Deploying Local LLM Model for Concierge

While Concierge service works perfectly on large LLM Models, such as GPT, it might be more convenient to use a local LLM Model. Unlike a large LLM Model, a local one does not require access through the firewall and thus demands fewer security preparations. Metric Insights allows connecting Concierge to the local LLM model, such as Google Gemma. This article describes how to establish a connection between Concierge and the Google Gemma LLM Model.

Prerequisites

Don't install Metric Insights Ollama on the same server with Metric Insights Application and Chatbot. To run a local LLM Model a specialized separate GPU-optimized server that has at least 16GB of video RAM is required. Here are the recommended instances, tested on their compatibility with Ollama:

  • For AWS:
    • g4dn.xlarge
    • g5.xlarge
    • g5.2xlarge
    • p3.2xlarge
  • For Azure:
    • Standard_NC4as_T4_v3
    • NV6ads_A10_v5

Ollama is installed on the separate server using the Metric Insights Ollama Installation Package. The Package can be downloaded via the link provided by the Metric Insights support specialist. Use the default approach to install the application on dedicated server. An example of default installation approach is described in details in Single Server Docker Deployment article.
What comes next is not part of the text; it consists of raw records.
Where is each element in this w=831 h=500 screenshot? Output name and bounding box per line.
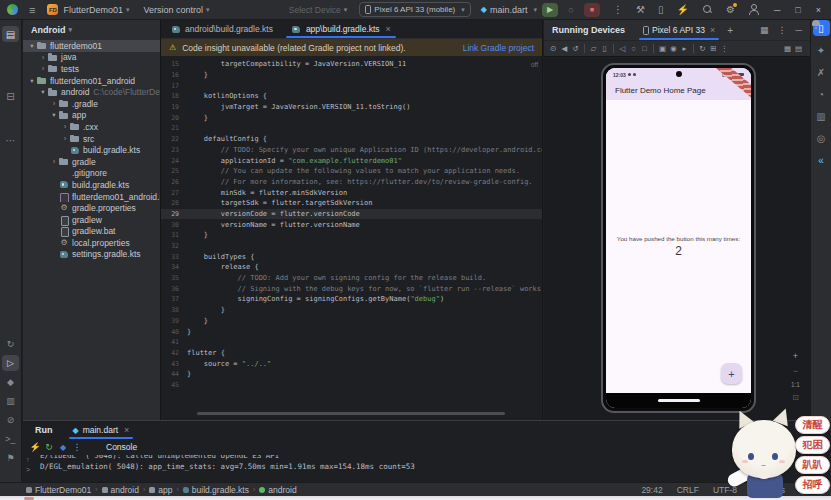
close-icon[interactable]: × xyxy=(816,5,821,15)
code-line[interactable]: 15 targetCompatibility = JavaVersion.VER… xyxy=(161,59,542,70)
chevron-right-icon[interactable]: › xyxy=(61,123,69,130)
code-line[interactable]: 21 xyxy=(161,123,542,134)
pet-action-button[interactable]: 清醒 xyxy=(795,416,830,434)
desktop-pet-mascot[interactable] xyxy=(731,408,805,500)
code-line[interactable]: 19 jvmTarget = JavaVersion.VERSION_11.to… xyxy=(161,102,542,113)
more-options-icon[interactable]: ⋮ xyxy=(778,25,787,35)
code-line[interactable]: 39 } xyxy=(161,316,542,327)
status-widget[interactable]: 29:42 xyxy=(641,485,662,495)
screenshot-icon[interactable]: ▣ xyxy=(657,44,668,53)
overview-icon[interactable]: □ xyxy=(639,44,650,53)
editor-tab[interactable]: android\build.gradle.kts xyxy=(161,20,282,38)
snapshot-icon[interactable]: ⊞ xyxy=(708,44,719,53)
profiler-bolt-icon[interactable]: ⚡ xyxy=(676,4,688,15)
code-line[interactable]: 26 // For more information, see: https:/… xyxy=(161,177,542,188)
chevron-down-icon[interactable]: ▾ xyxy=(39,88,47,96)
device-manager-icon[interactable]: ▯ xyxy=(658,4,664,15)
commit-icon[interactable]: ⊟ xyxy=(2,88,19,104)
problems-icon[interactable]: ⊘ xyxy=(2,412,19,428)
project-view-selector[interactable]: Android ▾ xyxy=(23,20,160,40)
rotate-left-icon[interactable]: ↺ xyxy=(570,44,581,53)
run-tool-icon[interactable]: ▷ xyxy=(2,355,19,371)
close-icon[interactable]: × xyxy=(124,425,129,435)
project-icon[interactable]: ▤ xyxy=(2,26,19,42)
zoom-ratio-label[interactable]: 1:1 xyxy=(791,381,800,388)
chevron-down-icon[interactable]: ▾ xyxy=(28,42,36,50)
debug-button[interactable]: ○ xyxy=(563,3,579,17)
fab-increment-button[interactable]: + xyxy=(721,363,742,384)
devtools-icon[interactable]: ◆ xyxy=(56,443,70,452)
home-indicator[interactable] xyxy=(658,399,700,402)
breadcrumb-item[interactable]: build.gradle.kts xyxy=(183,485,249,495)
run-more-icon[interactable]: ⋮ xyxy=(70,442,84,452)
horizontal-scrollbar[interactable] xyxy=(197,412,505,415)
tree-item[interactable]: ⚙gradle.properties xyxy=(23,202,160,214)
build-icon[interactable]: ⚒ xyxy=(636,4,645,15)
inspection-widget[interactable]: off xyxy=(531,61,538,68)
terminal-icon[interactable]: >_ xyxy=(2,431,19,447)
code-line[interactable]: 20 } xyxy=(161,112,542,123)
home-icon[interactable]: ○ xyxy=(628,44,639,53)
breadcrumb-item[interactable]: FlutterDemo01 xyxy=(26,485,91,495)
code-line[interactable]: 32 xyxy=(161,241,542,252)
console-output[interactable]: E/libEGL ( 5048): called unimplemented O… xyxy=(23,455,831,482)
device-file-explorer-icon[interactable]: ▤ xyxy=(793,44,804,53)
camera-icon[interactable]: ◉ xyxy=(668,44,679,53)
chevron-right-icon[interactable]: › xyxy=(50,100,58,107)
code-line[interactable]: 36 // Signing with the debug keys for no… xyxy=(161,283,542,294)
code-line[interactable]: 23 // TODO: Specify your own unique Appl… xyxy=(161,145,542,156)
mirror-icon[interactable]: ▦ xyxy=(782,44,793,53)
minimize-icon[interactable]: ─ xyxy=(774,5,780,15)
add-device-tab-button[interactable]: + xyxy=(727,25,733,36)
code-line[interactable]: 29 versionCode = flutter.versionCode xyxy=(161,209,542,220)
tree-item[interactable]: gradlew.bat xyxy=(23,226,160,238)
tree-item[interactable]: ▾androidC:\code\FlutterDemo01\andr xyxy=(23,86,160,98)
code-line[interactable]: 18 kotlinOptions { xyxy=(161,91,542,102)
code-line[interactable]: 24 applicationId = "com.example.flutterd… xyxy=(161,155,542,166)
gemini-icon[interactable]: ✦ xyxy=(813,42,830,58)
breadcrumb-item[interactable]: android xyxy=(102,485,139,495)
vcs-widget[interactable]: Version control xyxy=(143,5,203,15)
tree-item[interactable]: ⚙local.properties xyxy=(23,237,160,249)
device-more-icon[interactable]: ⋮ xyxy=(719,44,730,53)
chevron-right-icon[interactable]: › xyxy=(50,158,58,165)
tree-item[interactable]: ›tests xyxy=(23,63,160,75)
code-line[interactable]: 38 } xyxy=(161,305,542,316)
power-icon[interactable]: ⊙ xyxy=(548,44,559,53)
reset-icon[interactable]: ↻ xyxy=(697,44,708,53)
code-line[interactable]: 40} xyxy=(161,326,542,337)
account-icon[interactable] xyxy=(748,4,759,15)
profiler-icon[interactable]: ◎ xyxy=(813,130,830,146)
close-icon[interactable]: × xyxy=(386,24,391,34)
stop-button[interactable]: ■ xyxy=(584,3,600,17)
tree-item[interactable]: ›java xyxy=(23,52,160,64)
editor-tab[interactable]: app\build.gradle.kts× xyxy=(282,20,400,38)
main-menu-icon[interactable]: ≡ xyxy=(29,4,35,16)
code-line[interactable]: 43 source = "../.." xyxy=(161,358,542,369)
app-insights-icon[interactable]: ◆ xyxy=(2,374,19,390)
tree-item[interactable]: ▾flutterdemo01 xyxy=(23,40,160,52)
back-icon[interactable]: ◁ xyxy=(617,44,628,53)
code-line[interactable]: 17 xyxy=(161,80,542,91)
pet-action-button[interactable]: 趴趴 xyxy=(795,456,830,474)
tree-item[interactable]: build.gradle.kts xyxy=(23,144,160,156)
link-gradle-project-link[interactable]: Link Gradle project xyxy=(463,43,534,53)
chevron-down-icon[interactable]: ▾ xyxy=(28,77,36,85)
code-line[interactable]: 22 defaultConfig { xyxy=(161,134,542,145)
fold-icon[interactable]: ▱ xyxy=(588,44,599,53)
project-name-selector[interactable]: FlutterDemo01 xyxy=(63,5,123,15)
code-editor[interactable]: android\build.gradle.ktsapp\build.gradle… xyxy=(160,20,543,420)
tree-item[interactable]: ›src xyxy=(23,133,160,145)
device-selector[interactable]: Pixel 6 API 33 (mobile) ▾ xyxy=(359,2,470,17)
hide-panel-icon[interactable]: ─ xyxy=(796,25,802,35)
tree-item[interactable]: ›gradle xyxy=(23,156,160,168)
more-actions-icon[interactable]: ⋮ xyxy=(613,4,623,15)
pet-action-button[interactable]: 犯困 xyxy=(795,436,830,454)
chevron-right-icon[interactable]: › xyxy=(39,65,47,72)
zoom-in-button[interactable]: + xyxy=(793,351,798,361)
code-line[interactable]: 28 targetSdk = flutter.targetSdkVersion xyxy=(161,198,542,209)
status-widget[interactable]: CRLF xyxy=(677,485,699,495)
tree-item[interactable]: ›.gradle xyxy=(23,98,160,110)
settings-gear-icon[interactable]: ⚙ xyxy=(726,4,735,15)
breadcrumb-item[interactable]: android xyxy=(259,485,296,495)
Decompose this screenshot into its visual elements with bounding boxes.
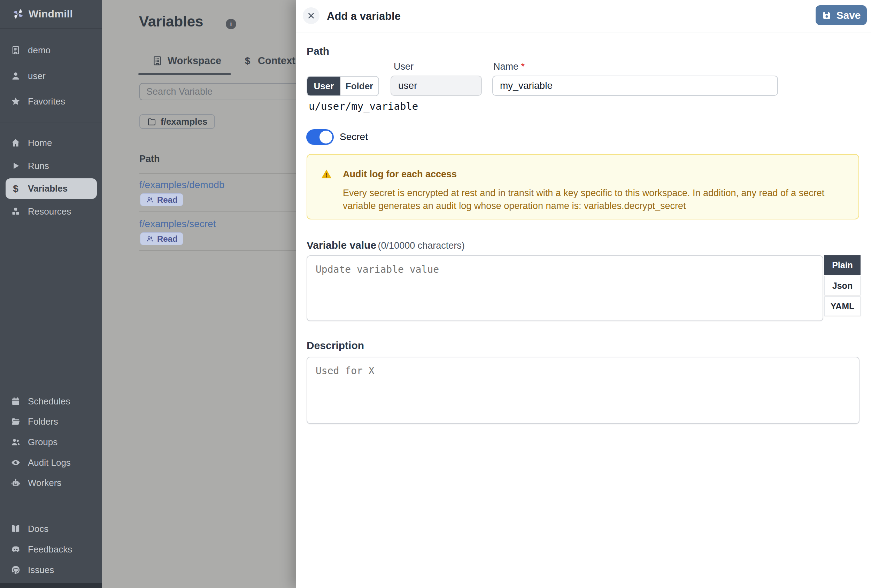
sidebar-item-label: user [28,71,46,82]
sidebar-item-favorites[interactable]: Favorites [0,91,102,111]
secret-toggle[interactable] [306,129,334,145]
robot-icon [10,477,21,488]
warning-body: Every secret is encrypted at rest and in… [343,187,844,212]
save-icon [822,10,832,21]
sidebar-item-label: Schedules [28,396,70,407]
user-field-label: User [394,61,413,72]
star-icon [10,96,21,106]
sidebar-item-runs[interactable]: Runs [0,156,102,176]
variable-name-input[interactable] [492,76,778,96]
github-icon [10,565,21,575]
sidebar-item-groups[interactable]: Groups [0,432,102,452]
eye-icon [10,457,21,468]
sidebar-item-user[interactable]: user [0,66,102,86]
sidebar-item-folders[interactable]: Folders [0,411,102,432]
page-title: Variables [139,13,203,30]
sidebar: Windmill demo user Favorites [0,0,102,588]
tab-workspace[interactable]: Workspace [152,55,221,67]
format-tab-yaml[interactable]: YAML [824,296,861,316]
owner-kind-toggle: User Folder [307,76,379,96]
row-divider [139,173,296,174]
access-badge: Read [140,232,183,245]
sidebar-item-label: Resources [28,206,71,217]
windmill-logo[interactable]: Windmill [0,0,102,28]
variable-path-link[interactable]: f/examples/secret [139,218,216,230]
building-icon [152,55,163,66]
search-input[interactable]: Search Variable [139,83,300,100]
format-tab-json[interactable]: Json [824,276,861,295]
sidebar-item-variables[interactable]: $ Variables [6,178,97,199]
folder-filter-chip[interactable]: f/examples [139,114,215,129]
drawer-header-divider [296,32,871,32]
windmill-logo-text: Windmill [28,8,73,20]
folder-open-icon [10,416,21,427]
book-icon [10,524,21,534]
row-divider [139,250,296,251]
sidebar-item-label: Audit Logs [28,457,71,468]
sidebar-item-issues[interactable]: Issues [0,560,102,580]
access-badge-label: Read [157,195,178,205]
secret-toggle-label: Secret [340,131,368,142]
description-heading: Description [307,340,364,352]
warning-title: Audit log for each access [343,169,457,180]
save-button[interactable]: Save [816,5,867,25]
name-field-label: Name * [493,61,525,72]
discord-icon [10,544,21,555]
variable-value-textarea[interactable] [307,255,823,321]
access-badge: Read [140,193,183,206]
sidebar-item-label: Home [28,138,52,148]
format-tab-plain[interactable]: Plain [824,255,861,275]
toggle-knob [319,131,332,144]
windmill-app: Variables i Workspace $ Context Search V… [0,0,871,588]
sidebar-item-docs[interactable]: Docs [0,519,102,539]
sidebar-item-label: demo [28,45,51,56]
value-section-heading: Variable value (0/10000 characters) [307,239,465,251]
add-variable-drawer: Add a variable Save Path User Name * Use… [296,0,871,588]
owner-folder-segment[interactable]: Folder [340,76,379,96]
warning-icon [320,168,332,180]
play-icon [10,161,21,171]
value-heading-text: Variable value [307,239,376,251]
access-badge-label: Read [157,234,178,244]
folder-icon [147,117,156,126]
sidebar-item-schedules[interactable]: Schedules [0,391,102,411]
drawer-title: Add a variable [327,10,401,22]
sidebar-item-label: Runs [28,161,49,171]
home-icon [10,138,21,148]
calendar-icon [10,396,21,407]
users-icon [146,235,154,243]
full-path-preview: u/user/my_variable [309,100,418,112]
sidebar-item-workers[interactable]: Workers [0,473,102,493]
tab-context[interactable]: $ Context [242,55,295,67]
user-icon [10,71,21,81]
description-textarea[interactable] [307,357,859,424]
sidebar-divider [0,123,102,123]
name-label-text: Name [493,61,518,72]
sidebar-item-label: Variables [28,183,67,194]
dollar-icon: $ [10,184,21,194]
save-button-label: Save [836,9,861,21]
close-icon [307,11,316,20]
path-section-heading: Path [307,45,329,57]
groups-icon [10,437,21,447]
info-icon[interactable]: i [226,19,236,29]
sidebar-bottom-strip [0,583,102,588]
folder-chip-label: f/examples [161,116,207,127]
sidebar-item-feedbacks[interactable]: Feedbacks [0,539,102,560]
audit-warning-box: Audit log for each access Every secret i… [307,154,859,220]
row-divider [139,211,296,212]
variable-path-link[interactable]: f/examples/demodb [139,180,224,190]
building-icon [10,45,21,55]
user-input[interactable] [391,76,482,96]
sidebar-item-home[interactable]: Home [0,133,102,153]
owner-user-segment[interactable]: User [307,76,340,96]
sidebar-item-resources[interactable]: Resources [0,201,102,221]
cubes-icon [10,206,21,217]
dollar-icon: $ [242,55,253,66]
sidebar-item-label: Feedbacks [28,544,72,555]
close-button[interactable] [303,7,319,24]
sidebar-item-audit-logs[interactable]: Audit Logs [0,452,102,473]
path-column-header: Path [139,154,160,165]
sidebar-item-workspace-demo[interactable]: demo [0,40,102,60]
sidebar-item-label: Groups [28,437,57,447]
Data, necessary for Concierge connection:

  1. Address of the server, where Ollama is installed
  2. API Key

Concierge Settings

Access Admin > System > Search Setup and open Concierge tab

  1. Main LLM: Name the main LLM Model, used for Concierge
  2. LLM API Key: Insert the Ollama Secret API Key
  3. LLM API Type: Mention the API type, "openai" or "azure"
  4. LLM API Base URL: Type the server address
  5. [Update All Search Indexes]

Depending on the amount of data, indexing can take a lot of time, but it is necessary for Concierge to work correctly.

For more details on configuring Concierge, check the Install Concierge article.